Frederik Gram

Posted on Nov 3

Writing Your First Compiler - Part 4: Abstract Syntax Trees & Recursive Descent

#programming #tutorial #algorithms #computerscience

Our lexer works great. It takes (2 + 3) * 4 and gives us a neat list of tokens: [LParen, Number(2), Plus, Number(3), RParen, Mul, Number(4), Eof].

But look at that list. When you see *, what does it multiply? The tokens don't say. When you see +, does it happen before or after the multiplication? The list doesn't tell you. The tokens are just sitting there in a line - no indication of what connects to what.

We need to capture that structure. We need to know that * operates on (2 + 3) and 4. We need to know that the parentheses group things, that operations have operands, that some things happen before others.

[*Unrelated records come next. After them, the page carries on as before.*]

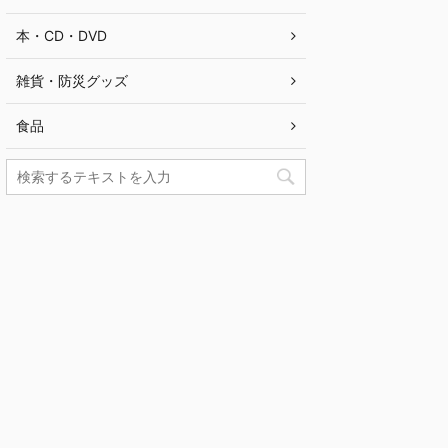
本・CD・DVD
雑貨・防災グッズ
食品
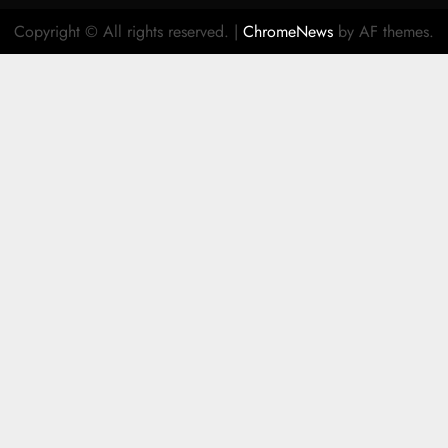
Copyright © All rights reserved.
|
ChromeNews
by AF themes.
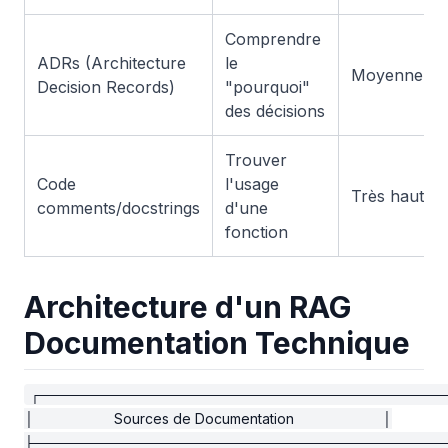
Comprendre
ADRs (Architecture
le
Moyenne
Decision Records)
"pourquoi"
des décisions
Trouver
Code
l'usage
Très haute
comments/docstrings
d'une
fonction
Architecture d'un RAG
Documentation Technique
┌─────────────────────────────────────────
│                    Sources de Documentation                      │

├──────────────────────────────────────────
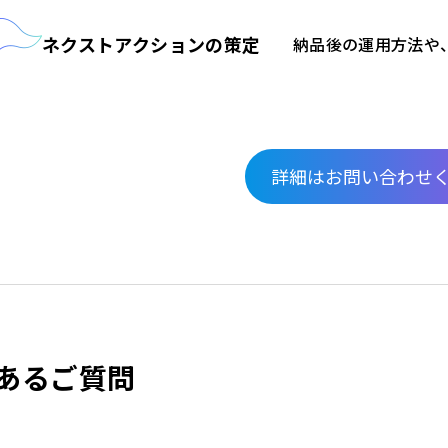
ネクストアクションの策定
納品後の運用方法や
詳細はお問い合わせ
あるご質問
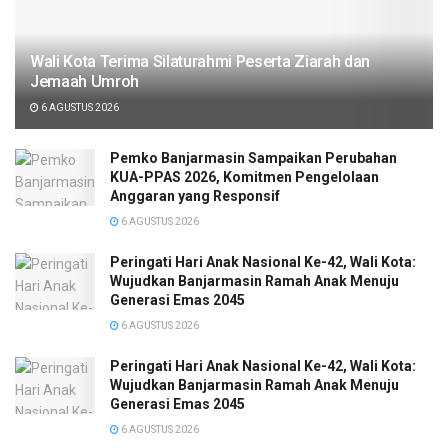
Wali Kota Terima Silaturahmi Peserta Ziarah dan
Jemaah Umroh
6 AGUSTUS 2026
Pemko Banjarmasin Sampaikan Perubahan
KUA-PPAS 2026, Komitmen Pengelolaan
Anggaran yang Responsif
6 AGUSTUS 2026
Peringati Hari Anak Nasional Ke-42, Wali Kota:
Wujudkan Banjarmasin Ramah Anak Menuju
Generasi Emas 2045
6 AGUSTUS 2026
Peringati Hari Anak Nasional Ke-42, Wali Kota:
Wujudkan Banjarmasin Ramah Anak Menuju
Generasi Emas 2045
6 AGUSTUS 2026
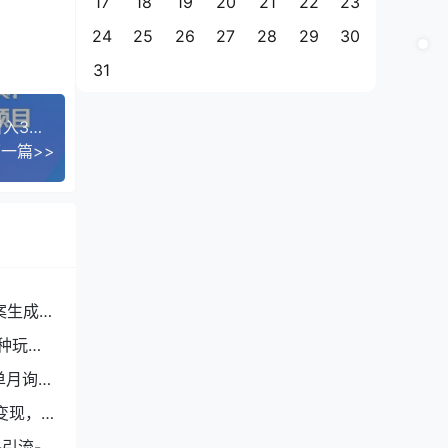
17
18
19
20
21
22
23
24
25
26
27
28
29
30
31
零成本变现的咸鱼虚拟项目， 轻资产运营，新手日入3张+，目前没有项目的老铁正合适
一篇>>
案生成
种玩
单月询盘
变现，
引流-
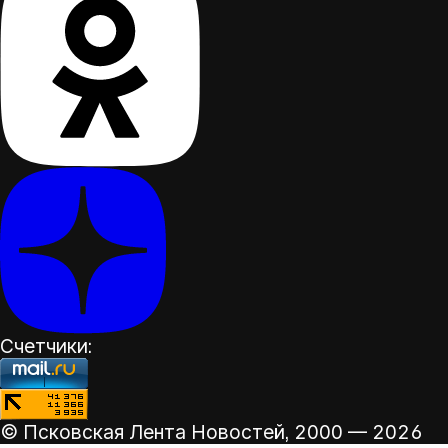
Счетчики:
© Псковская Лента Новостей,
2000 — 2026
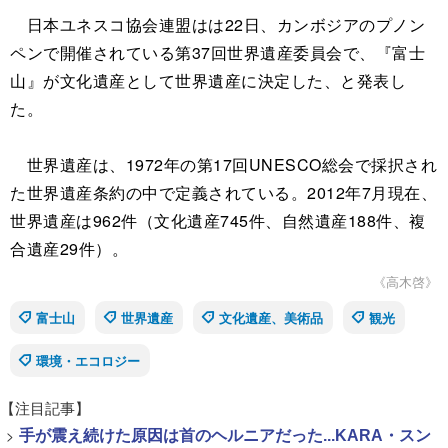
日本ユネスコ協会連盟はは22日、カンボジアのプノン
ペンで開催されている第37回世界遺産委員会で、『富士
山』が文化遺産として世界遺産に決定した、と発表し
た。
世界遺産は、1972年の第17回UNESCO総会で採択され
た世界遺産条約の中で定義されている。2012年7月現在、
世界遺産は962件（文化遺産745件、自然遺産188件、複
合遺産29件）。
《高木啓》
富士山
世界遺産
文化遺産、美術品
観光
環境・エコロジー
【注目記事】
>
手が震え続けた原因は首のヘルニアだった...KARA・スン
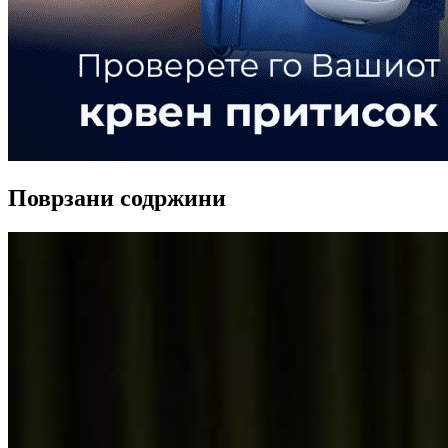
Поврзани содржини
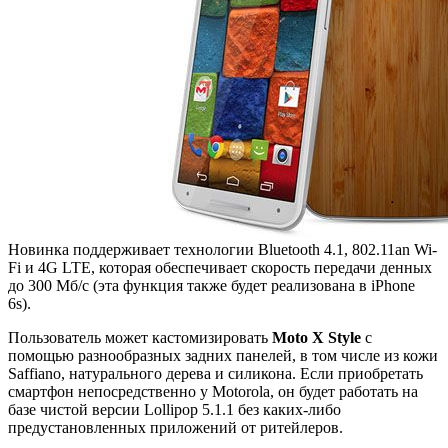
Новинка поддерживает технологии Bluetooth 4.1, 802.11an Wi-
Fi и 4G LTE, которая обеспечивает скорость передачи денных
до 300 Мб/с (эта функция также будет реализована в iPhone
6s).
Пользователь может кастомизировать
Moto X Style
с
помощью разнообразных задних панелей, в том числе из кожи
Saffiano, натурального дерева и силикона. Если приобретать
смартфон непосредственно у Motorola, он будет работать на
базе чистой версии Lollipop 5.1.1 без каких-либо
предустановленных приложений от ритейлеров.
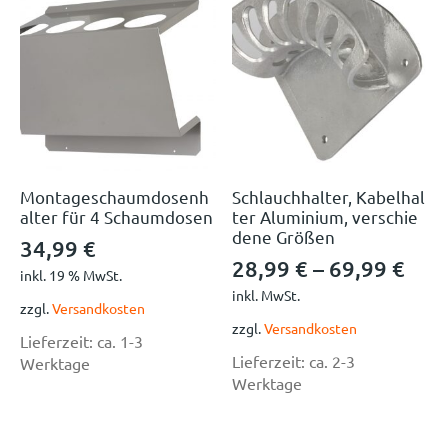
Montageschaumdosenh
Schlauchhalter, Kabelhal
alter für 4 Schaumdosen
ter Aluminium, verschie
dene Größen
34,99
€
28,99
€
–
69,99
€
inkl. 19 % MwSt.
inkl. MwSt.
zzgl.
Versandkosten
zzgl.
Versandkosten
Lieferzeit:
ca. 1-3
Lieferzeit:
ca. 2-3
Werktage
Werktage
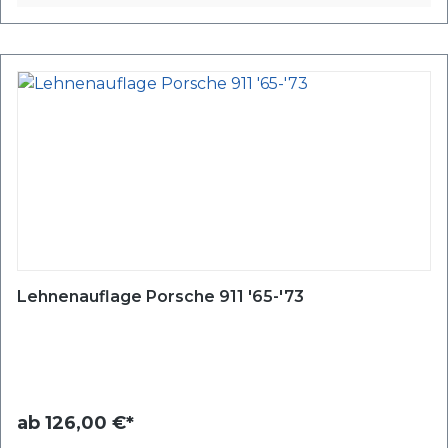
Lehnenauflage Porsche 911 '65-'73
ab
126,00 €*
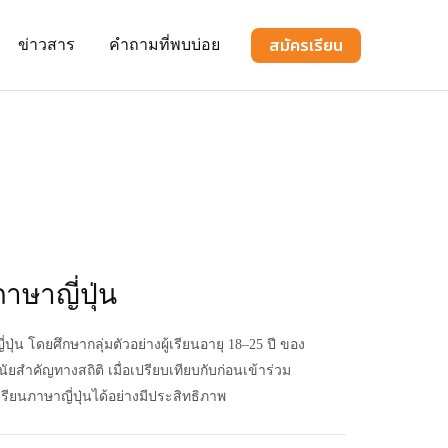
สมัครเรียน
ข่าวสาร
คำถามที่พบบ่อย
ษาญี่ปุ่น
ปุ่น โดยศึกษากลุ่มตัวอย่างผู้เรียนอายุ 18–25 ปี ของ
ัยสำคัญทางสถิติ เมื่อเปรียบเทียบกับก่อนเข้าร่วม
ยนภาษาญี่ปุ่นได้อย่างมีประสิทธิภาพ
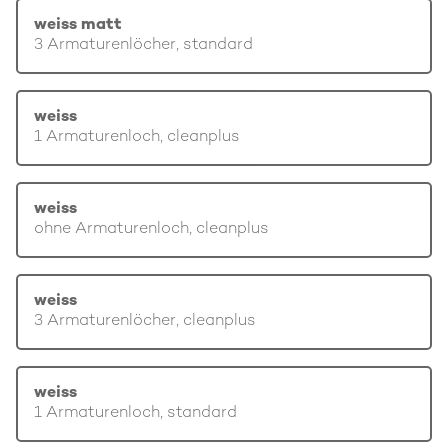
weiss matt
3 Armaturenlöcher, standard
weiss
1 Armaturenloch, cleanplus
weiss
ohne Armaturenloch, cleanplus
weiss
3 Armaturenlöcher, cleanplus
weiss
1 Armaturenloch, standard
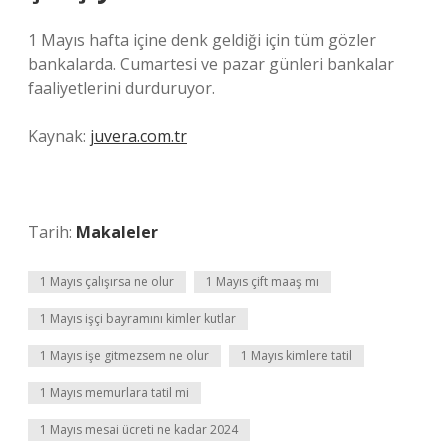
1 Mayıs hafta içine denk geldiği için tüm gözler
bankalarda. Cumartesi ve pazar günleri bankalar
faaliyetlerini durduruyor.
Kaynak:
juvera.com.tr
Tarih:
Makaleler
1 Mayıs çalışırsa ne olur
1 Mayıs çift maaş mı
1 Mayıs işçi bayramını kimler kutlar
1 Mayıs işe gitmezsem ne olur
1 Mayıs kimlere tatil
1 Mayıs memurlara tatil mi
1 Mayıs mesai ücreti ne kadar 2024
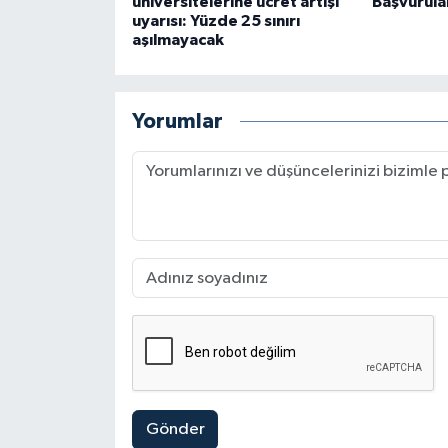
üniversitelerine ücret artışı
Başvurular
uyarısı: Yüzde 25 sınırı
aşılmayacak
Yorumlar
Gönder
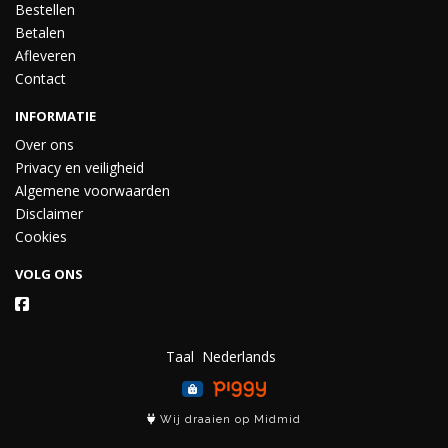
Bestellen
Betalen
Afleveren
Contact
INFORMATIE
Over ons
Privacy en veiligheid
Algemene voorwaarden
Disclaimer
Cookies
VOLG ONS
Taal
Wij draaien op Midmid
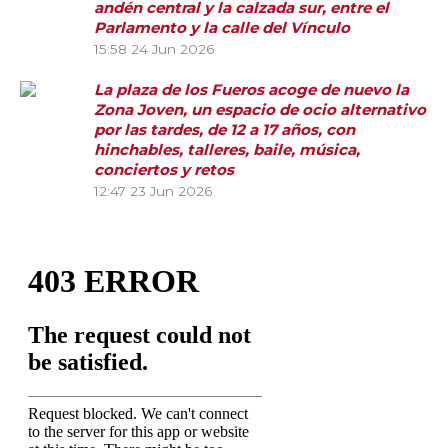
andén central y la calzada sur, entre el
Parlamento y la calle del Vínculo
15:58
24 Jun 2026
La plaza de los Fueros acoge de nuevo la
Zona Joven, un espacio de ocio alternativo
por las tardes, de 12 a 17 años, con
hinchables, talleres, baile, música,
conciertos y retos
12:47
23 Jun 2026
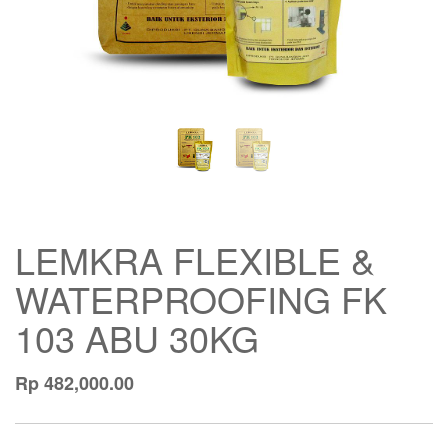
LEMKRA FLEXIBLE &
WATERPROOFING FK
103 ABU 30KG
Rp
482,000.00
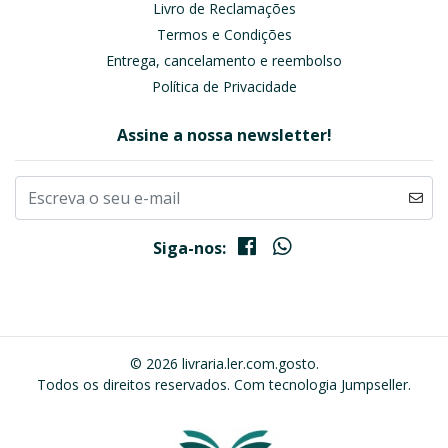
Livro de Reclamações
Termos e Condições
Entrega, cancelamento e reembolso
Política de Privacidade
Assine a nossa newsletter!
Siga-nos:
© 2026 livraria.ler.com.gosto.
Todos os direitos reservados.
Com tecnologia Jumpseller
.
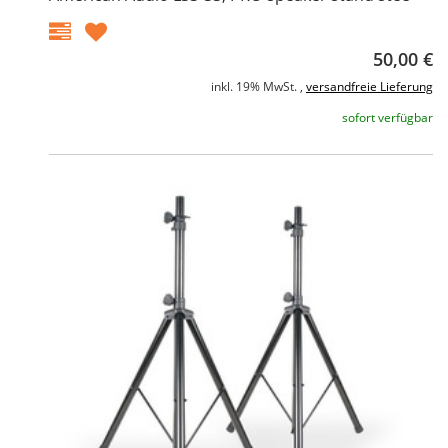
50,00 €
inkl. 19% MwSt. ,
versandfreie Lieferung
sofort verfügbar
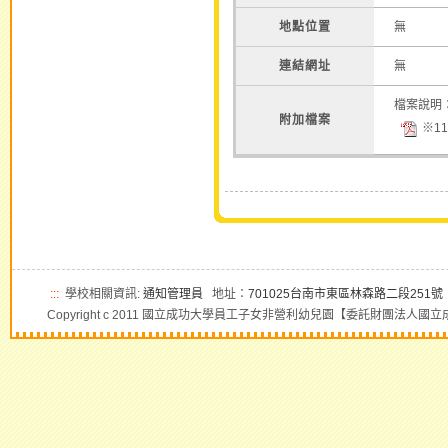
地點位置
無
連結網址
無
檔案說明
附加檔案
※1
:::
學校相關資訊:
通知管理員
地址：
701025台南市東區林森路二段251號
Copyright c 2011 國立成功大學員工子女非營利幼兒園【委託財團法人國立成功大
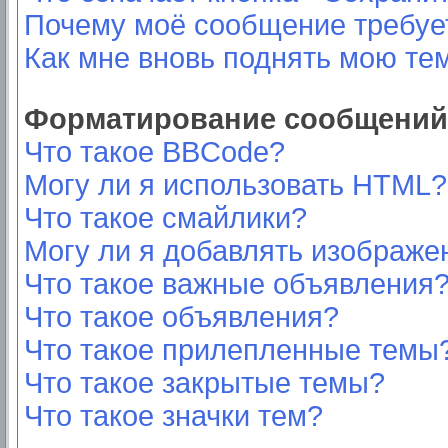
Почему моё сообщение требуе
Как мне вновь поднять мою те
Форматирование сообщений 
Что такое BBCode?
Могу ли я использовать HTML?
Что такое смайлики?
Могу ли я добавлять изображе
Что такое важные объявления
Что такое объявления?
Что такое прилепленные темы
Что такое закрытые темы?
Что такое значки тем?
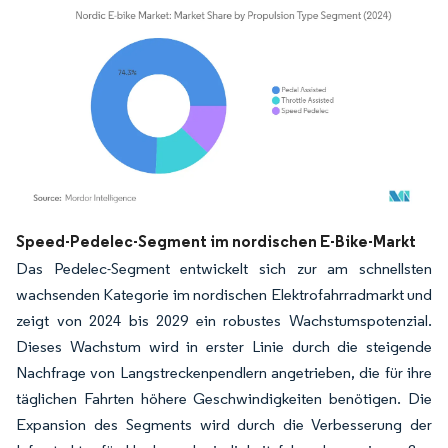
Bild © Mordor Intelligence. Wiederverwendung erfordert Namensnennung gemäß
Speed-Pedelec-Segment im nordischen E-Bike-Markt
Das Pedelec-Segment entwickelt sich zur am schnellsten
wachsenden Kategorie im nordischen Elektrofahrradmarkt und
zeigt von 2024 bis 2029 ein robustes Wachstumspotenzial.
Dieses Wachstum wird in erster Linie durch die steigende
Nachfrage von Langstreckenpendlern angetrieben, die für ihre
täglichen Fahrten höhere Geschwindigkeiten benötigen. Die
Expansion des Segments wird durch die Verbesserung der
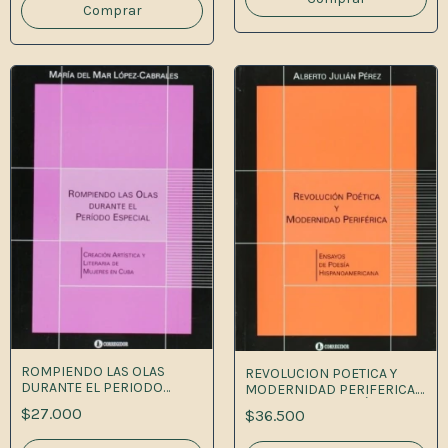
ROMPIENDO LAS OLAS
REVOLUCION POETICA Y
DURANTE EL PERIODO
MODERNIDAD PERIFERICA.
ESPECIAL 1A.ED
ENSAYOS DE POESÍA
$27.000
$36.500
HISPANOAMERICANA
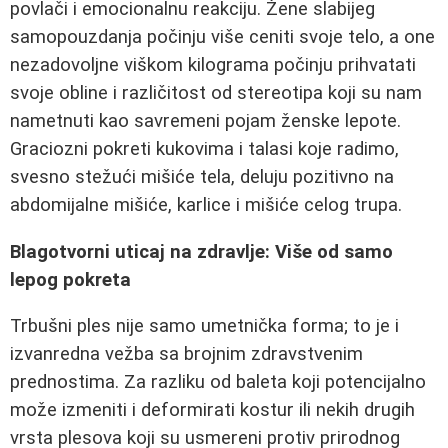
povlači i emocionalnu reakciju. Žene slabijeg
samopouzdanja počinju više ceniti svoje telo, a one
nezadovoljne viškom kilograma počinju prihvatati
svoje obline i različitost od stereotipa koji su nam
nametnuti kao savremeni pojam ženske lepote.
Graciozni pokreti kukovima i talasi koje radimo,
svesno stežući mišiće tela, deluju pozitivno na
abdomijalne mišiće, karlice i mišiće celog trupa.
Blagotvorni uticaj na zdravlje: Više od samo
lepog pokreta
Trbušni ples nije samo umetnička forma; to je i
izvanredna vežba sa brojnim zdravstvenim
prednostima. Za razliku od baleta koji potencijalno
može izmeniti i deformirati kostur ili nekih drugih
vrsta plesova koji su usmereni protiv prirodnog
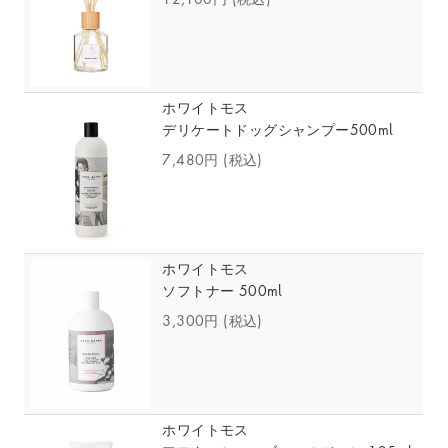
ホワイトモス
デリケートドッグシャンプー500ml
7,480円
(税込)
ホワイトモス
ソフトナー 500ml
3,300円
(税込)
ホワイトモス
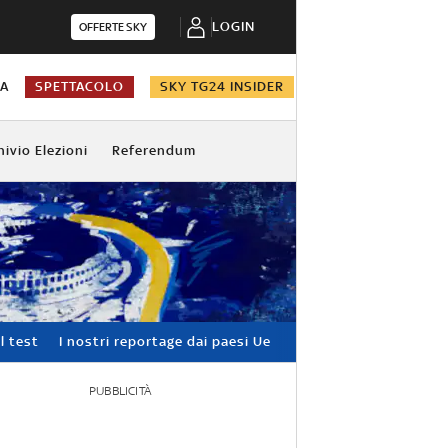
LOGIN
OFFERTE SKY
NA
SPETTACOLO
SKY TG24 INSIDER
hivio Elezioni
Referendum
l test
I nostri reportage dai paesi Ue
PUBBLICITÀ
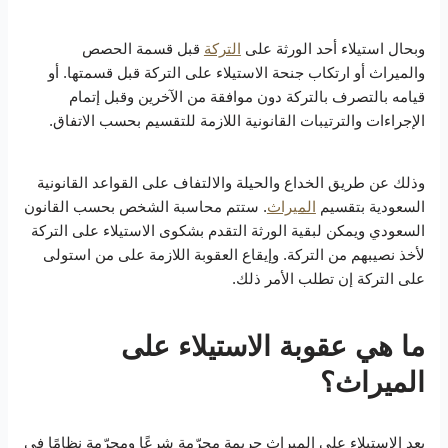
وبحال استيلاء أحد الورثة على
التركة
قبل قسمة الحصص
والميراث أو ارتكاب جنحة الاستيلاء على التركة قبل قسمتها. أو
قيامه بالتصرف بالتركة دون موافقة من الآخرين وقبل إتمام
الإجراءات والترتيبات القانونية اللازمة للتقسيم بحسب الاتفاق.
وذلك عن طريق الخداع والحيلة والالتفاف على القواعد القانونية
السعودية بتقسيم
الميراث
. ستتم محاسبة الشخص بحسب القانون
السعودي ويمكن لبقية الورثة التقدم بشكوى الاستيلاء على التركة
لأخذ نصيبهم من التركة. وإيقاع العقوبة اللازمة على من استولى
على التركة إن تطلب الأمر ذلك.
ما هي عقوبة الاستيلاء على
الميراث؟
يعد الاستيلاء على الميراث جريمة محرّمة شرعًا ومجرّمة نظامًا في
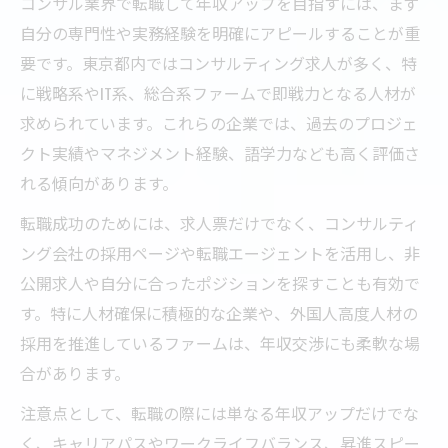
コンサル業界で転職して年収アップを目指すには、まず
自分の専門性や実務経験を明確にアピールすることが重
要です。東京都内ではコンサルティング求人が多く、特
に戦略系やIT系、総合系ファームで即戦力となる人材が
求められています。これらの企業では、過去のプロジェ
クト実績やマネジメント経験、語学力なども高く評価さ
れる傾向があります。
転職成功のためには、求人票だけでなく、コンサルティ
ング会社の採用ページや転職エージェントを活用し、非
公開求人や自分に合ったポジションを探すことも有効で
す。特に人材確保に積極的な企業や、外国人高度人材の
採用を推進しているファームは、年収交渉にも柔軟な場
合があります。
注意点として、転職の際には単なる年収アップだけでな
く、キャリアパスやワークライフバランス、昇進スピー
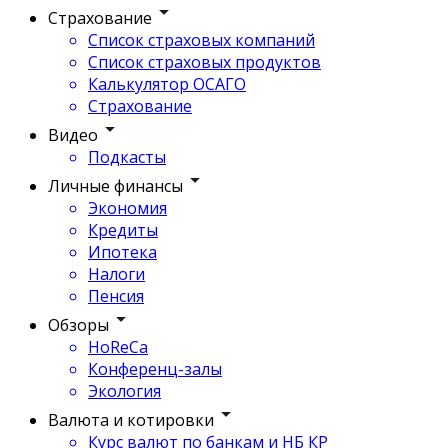
Страхование
Список страховых компаний
Список страховых продуктов
Калькулятор ОСАГО
Страхование
Видео
Подкасты
Личные финансы
Экономия
Кредиты
Ипотека
Налоги
Пенсия
Обзоры
HoReCa
Конференц-залы
Экология
Валюта и котировки
Курс валют по банкам и НБ КР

We need something better. We need trees.

What Is an AST?

All programs have structure. A function call contains arguments. An addition operation has two sides. An if statement has a condition and a body. This structure is hierarchical - it's a tree, not a list.

That's why we use trees. Each node is a piece of your program - a number, an operation, a function call. The tree structure shows how they relate.

Let's look at a simple expression: 2 + 3

As tokens:

[Number(2), Plus(+), Number(3)]

As an AST:

    +
   / \
  2   3

The + sits at the top with two children. That structure means "apply + to these two things."

A More Complex Example

Consider 2 + 3 * 4. You know from math that multiplication happens before addition. But how do we represent that?

As an AST:

Notice what's nested: the * is under the +. That's how the tree shows order - what's deeper happens first. You read bottom-up: multiply 3 and 4 (that's 12), then add 2 to that result (14). The nesting captures the precedence.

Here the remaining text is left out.